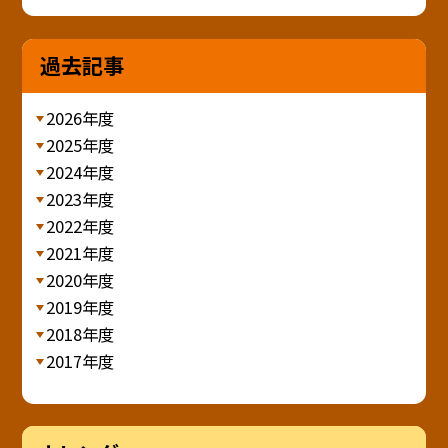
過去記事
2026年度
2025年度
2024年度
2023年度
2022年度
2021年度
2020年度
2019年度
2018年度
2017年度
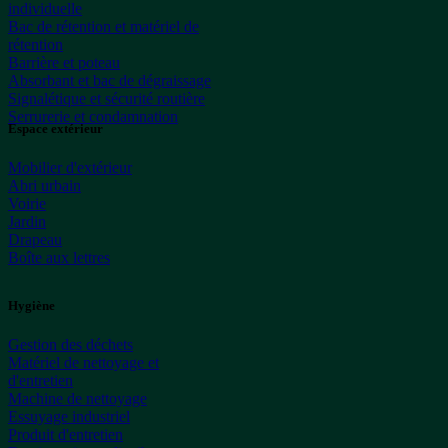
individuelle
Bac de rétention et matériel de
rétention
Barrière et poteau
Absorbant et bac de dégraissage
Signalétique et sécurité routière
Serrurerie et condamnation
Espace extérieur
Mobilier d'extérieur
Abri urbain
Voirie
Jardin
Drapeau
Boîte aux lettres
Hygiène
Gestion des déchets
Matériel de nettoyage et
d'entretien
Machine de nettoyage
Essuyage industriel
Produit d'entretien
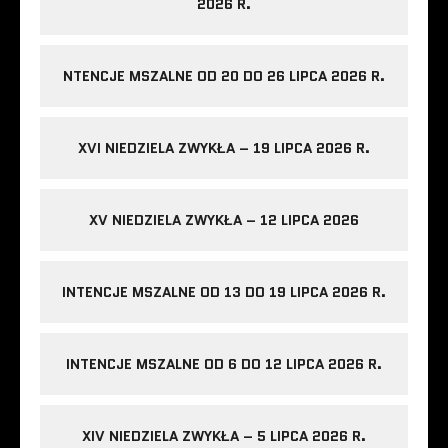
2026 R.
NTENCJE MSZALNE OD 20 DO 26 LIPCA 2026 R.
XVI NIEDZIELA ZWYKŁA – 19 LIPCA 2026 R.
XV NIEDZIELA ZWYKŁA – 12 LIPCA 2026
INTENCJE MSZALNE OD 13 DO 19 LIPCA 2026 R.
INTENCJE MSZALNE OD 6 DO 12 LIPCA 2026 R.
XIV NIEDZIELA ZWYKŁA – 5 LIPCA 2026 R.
================
▶ _Task goal_: All that is needed is the data above, repeated exactly, without the pictures.

▶ _Expected answer_:
過去記事
2026年度
2025年度
2024年度
2023年度
2022年度
2021年度
2020年度
2019年度
2018年度
2017年度
individuelle
Bac de rétention et matériel de
rétention
Barrière et poteau
Absorbant et bac de dégraissage
Signalétique et sécurité routière
Serrurerie et condamnation
Espace extérieur
Mobilier d'extérieur
Abri urbain
Voirie
Jardin
Drapeau
Boîte aux lettres
Hygiène
Gestion des déchets
Matériel de nettoyage et
d'entretien
Machine de nettoyage
Essuyage industriel
Produit d'entretien
2026 R.
NTENCJE MSZALNE OD 20 DO 26 LIPCA 2026 R.
XVI NIEDZIELA ZWYKŁA – 19 LIPCA 2026 R.
XV NIEDZIELA ZWYKŁA – 12 LIPCA 2026
INTENCJE MSZALNE OD 13 DO 19 LIPCA 2026 R.
INTENCJE MSZALNE OD 6 DO 12 LIPCA 2026 R.
XIV NIEDZIELA ZWYKŁA – 5 LIPCA 2026 R.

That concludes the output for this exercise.